El origen de Venecia como postal

Entrada al Gran Canal, vista Este, junto a la basílica Santa Maria della Salute, pintado por Canaletto en 1744.

Entrada al Gran Canal, vista Este, junto a la basílica Santa Maria della Salute, pintado por Canaletto en 1744.

CONXA RODRÍGUEZ Londres 13/10/2010

El pintor italiano Giovani Antonio Canal (1697-1768), conocido como Canaletto, se mosqueaba con facilidad con sus colegas contemporáneos. Quería ser el mejor y el más cotizado, y lo consiguió. El pique artístico y personal que protagonizó con algunos de sus rivales es ahora el hilo conductor de una exposición que reúne 55 obras de arte en la National Gallery de Londres. La muestra viajará después, en febrero del 2011, a la National Gallery of Art de Washington.

Canaletto aprendió a pintar en Venecia escenas teatrales con su padre; le quedó para siempre el sentido del lienzo como un escenario en el que se desarrolla alguna actividad y en el que ocurren cosas. En su caso, fue maestro también de las escenas arquitectónicas y de las perspectivas para paisajes urbanos entre cielos y canales o calles.

Dawson Carr, comisario de la exposición Venice: Canaletto and his rivals (Venecia: Canaletto y sus rivales) cuenta que “los venecianos no compraban las obras de Canaletto porque ya veían Venecia tal como era cuando salían a la calle, así que él encontró un mercado fuera de Venecia para sus cuadros. Los ingleses, a través deJoseph Smith, que después sería cónsul en Italia, eran los clientes más fervorosos del pintor. Este se fue primero a Roma y después viajó hasta Inglaterra a sondear de cerca el mercado en el que gustaban sus trabajos”.
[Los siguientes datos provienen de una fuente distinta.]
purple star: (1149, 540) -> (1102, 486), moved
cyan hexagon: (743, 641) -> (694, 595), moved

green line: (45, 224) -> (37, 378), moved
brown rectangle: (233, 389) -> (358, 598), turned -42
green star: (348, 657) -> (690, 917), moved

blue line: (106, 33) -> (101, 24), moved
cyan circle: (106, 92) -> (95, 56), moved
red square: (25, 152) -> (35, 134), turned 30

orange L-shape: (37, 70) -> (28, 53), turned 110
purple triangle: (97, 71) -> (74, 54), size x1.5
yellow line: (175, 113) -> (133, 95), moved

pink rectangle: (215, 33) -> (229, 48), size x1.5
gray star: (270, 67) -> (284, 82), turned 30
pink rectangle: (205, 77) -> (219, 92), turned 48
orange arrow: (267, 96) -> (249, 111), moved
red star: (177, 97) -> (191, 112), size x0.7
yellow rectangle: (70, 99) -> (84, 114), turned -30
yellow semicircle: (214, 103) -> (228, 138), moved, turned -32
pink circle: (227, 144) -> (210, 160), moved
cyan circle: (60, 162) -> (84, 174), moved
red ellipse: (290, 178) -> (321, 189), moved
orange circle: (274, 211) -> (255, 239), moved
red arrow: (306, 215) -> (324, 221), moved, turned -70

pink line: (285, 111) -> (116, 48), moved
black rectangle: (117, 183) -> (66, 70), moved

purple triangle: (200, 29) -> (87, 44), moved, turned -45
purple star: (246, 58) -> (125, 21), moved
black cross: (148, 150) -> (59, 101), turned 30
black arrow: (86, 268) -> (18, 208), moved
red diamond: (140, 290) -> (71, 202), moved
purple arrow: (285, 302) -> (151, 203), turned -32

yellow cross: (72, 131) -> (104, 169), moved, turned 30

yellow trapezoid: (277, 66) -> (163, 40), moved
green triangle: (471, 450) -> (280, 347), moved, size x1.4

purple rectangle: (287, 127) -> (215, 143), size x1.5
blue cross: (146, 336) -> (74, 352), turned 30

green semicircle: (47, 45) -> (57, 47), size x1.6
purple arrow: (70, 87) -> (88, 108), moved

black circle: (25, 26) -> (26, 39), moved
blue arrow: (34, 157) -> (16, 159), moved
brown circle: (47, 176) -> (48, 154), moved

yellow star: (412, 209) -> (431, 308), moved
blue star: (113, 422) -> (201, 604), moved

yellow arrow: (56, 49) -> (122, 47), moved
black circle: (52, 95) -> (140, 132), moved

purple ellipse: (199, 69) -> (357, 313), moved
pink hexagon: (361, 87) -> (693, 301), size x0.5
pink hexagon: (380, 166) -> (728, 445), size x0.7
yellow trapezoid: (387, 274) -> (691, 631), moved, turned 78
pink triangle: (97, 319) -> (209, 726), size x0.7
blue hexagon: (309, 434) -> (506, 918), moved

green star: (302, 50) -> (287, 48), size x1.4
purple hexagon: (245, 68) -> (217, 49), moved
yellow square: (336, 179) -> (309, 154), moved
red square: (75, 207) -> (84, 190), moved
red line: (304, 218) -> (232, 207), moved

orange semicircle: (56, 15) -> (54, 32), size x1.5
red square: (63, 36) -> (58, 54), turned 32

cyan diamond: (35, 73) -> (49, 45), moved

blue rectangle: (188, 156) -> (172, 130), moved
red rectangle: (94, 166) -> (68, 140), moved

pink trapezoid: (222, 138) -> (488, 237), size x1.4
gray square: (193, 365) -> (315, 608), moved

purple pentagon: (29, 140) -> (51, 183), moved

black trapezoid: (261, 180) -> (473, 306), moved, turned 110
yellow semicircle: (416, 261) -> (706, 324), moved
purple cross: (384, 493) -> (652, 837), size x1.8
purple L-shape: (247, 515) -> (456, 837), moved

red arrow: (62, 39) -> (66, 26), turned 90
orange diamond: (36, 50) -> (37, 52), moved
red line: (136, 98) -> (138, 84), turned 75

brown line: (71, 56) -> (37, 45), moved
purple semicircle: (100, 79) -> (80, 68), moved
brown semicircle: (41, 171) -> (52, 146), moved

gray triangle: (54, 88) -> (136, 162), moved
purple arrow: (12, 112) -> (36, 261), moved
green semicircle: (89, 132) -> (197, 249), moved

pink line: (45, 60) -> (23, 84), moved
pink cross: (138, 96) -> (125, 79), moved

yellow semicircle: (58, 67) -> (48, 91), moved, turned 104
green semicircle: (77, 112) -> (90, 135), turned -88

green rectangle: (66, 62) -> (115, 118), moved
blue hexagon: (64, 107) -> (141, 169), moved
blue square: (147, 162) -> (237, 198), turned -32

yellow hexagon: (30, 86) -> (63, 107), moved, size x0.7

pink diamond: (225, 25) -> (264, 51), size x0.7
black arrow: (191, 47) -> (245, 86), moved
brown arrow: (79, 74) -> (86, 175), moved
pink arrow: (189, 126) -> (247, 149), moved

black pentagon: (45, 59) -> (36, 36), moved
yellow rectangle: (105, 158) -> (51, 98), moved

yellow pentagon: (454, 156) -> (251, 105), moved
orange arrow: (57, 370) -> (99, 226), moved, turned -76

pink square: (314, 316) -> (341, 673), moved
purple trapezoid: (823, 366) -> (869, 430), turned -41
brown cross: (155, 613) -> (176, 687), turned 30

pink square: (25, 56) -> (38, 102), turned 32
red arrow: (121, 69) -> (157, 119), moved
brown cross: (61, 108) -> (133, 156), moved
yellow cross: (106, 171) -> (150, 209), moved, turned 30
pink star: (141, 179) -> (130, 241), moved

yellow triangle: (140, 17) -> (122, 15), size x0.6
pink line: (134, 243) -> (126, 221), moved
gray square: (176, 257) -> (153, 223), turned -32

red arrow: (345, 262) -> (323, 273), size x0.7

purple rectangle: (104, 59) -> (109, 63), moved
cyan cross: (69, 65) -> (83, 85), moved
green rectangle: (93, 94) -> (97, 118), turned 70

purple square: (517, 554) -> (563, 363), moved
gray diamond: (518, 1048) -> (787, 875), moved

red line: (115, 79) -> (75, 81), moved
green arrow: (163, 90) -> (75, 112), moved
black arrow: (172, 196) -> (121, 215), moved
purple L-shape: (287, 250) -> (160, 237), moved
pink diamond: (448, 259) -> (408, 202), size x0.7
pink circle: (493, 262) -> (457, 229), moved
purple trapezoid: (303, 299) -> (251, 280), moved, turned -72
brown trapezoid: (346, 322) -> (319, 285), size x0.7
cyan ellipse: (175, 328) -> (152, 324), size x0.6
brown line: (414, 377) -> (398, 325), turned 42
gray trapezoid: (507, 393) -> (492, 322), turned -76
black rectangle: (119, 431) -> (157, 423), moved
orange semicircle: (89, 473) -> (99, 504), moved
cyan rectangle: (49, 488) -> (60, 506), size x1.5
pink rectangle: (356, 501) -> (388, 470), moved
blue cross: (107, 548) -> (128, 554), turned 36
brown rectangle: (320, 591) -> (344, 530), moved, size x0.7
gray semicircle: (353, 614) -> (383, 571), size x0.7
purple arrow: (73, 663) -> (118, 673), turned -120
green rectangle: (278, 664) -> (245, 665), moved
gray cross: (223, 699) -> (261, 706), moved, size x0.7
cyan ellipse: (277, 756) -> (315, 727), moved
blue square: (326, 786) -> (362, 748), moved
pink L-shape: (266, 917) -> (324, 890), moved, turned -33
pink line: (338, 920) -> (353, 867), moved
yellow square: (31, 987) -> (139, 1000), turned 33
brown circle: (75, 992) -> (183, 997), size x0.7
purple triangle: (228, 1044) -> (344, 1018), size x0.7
La visita que hizo Canaletto a Roma en el año 1719 tuvo repercusión inmediata en su forma de pintar, porque a partir de la década de 1720 sale el sol en las imágenes que produce. Los edificios están parcialmente iluminados y profundiza en los claros y oscuros de sus paisajes.

La exposición abre con la primera imagen artística que se conoce de Venecia, pintada, precisamente en 1697, el año que nació Canaletto, por el artista formado en Holanda Gaspar van Wittel o Gaspare Vanvitelli (1652-1736), precursor de las vistas panorámicas italianas y rival sin comerlo ni beberlo de Canaletto. Este cuadro procede del Museo del Prado español y es uno de los muchos préstamos que se han hecho para la exposición.

La disputa por los clientes

A pesar de que la National Gallery dispone de una colección de 17 Canalettos sólo ha incluido tres de los suyos en la muestra. La reina Isabel II ha prestado cuatro lienzos. Una docena proceden de colecciones privadas anónimas. El museo Thyssen-Bornemisza de Madrid ha cedido para la ocasión La plaza de San Marco, hacia el este, de 1723, una de las imágenes primerizas del pintor cuando era un artista suave en el trazo y en los colores.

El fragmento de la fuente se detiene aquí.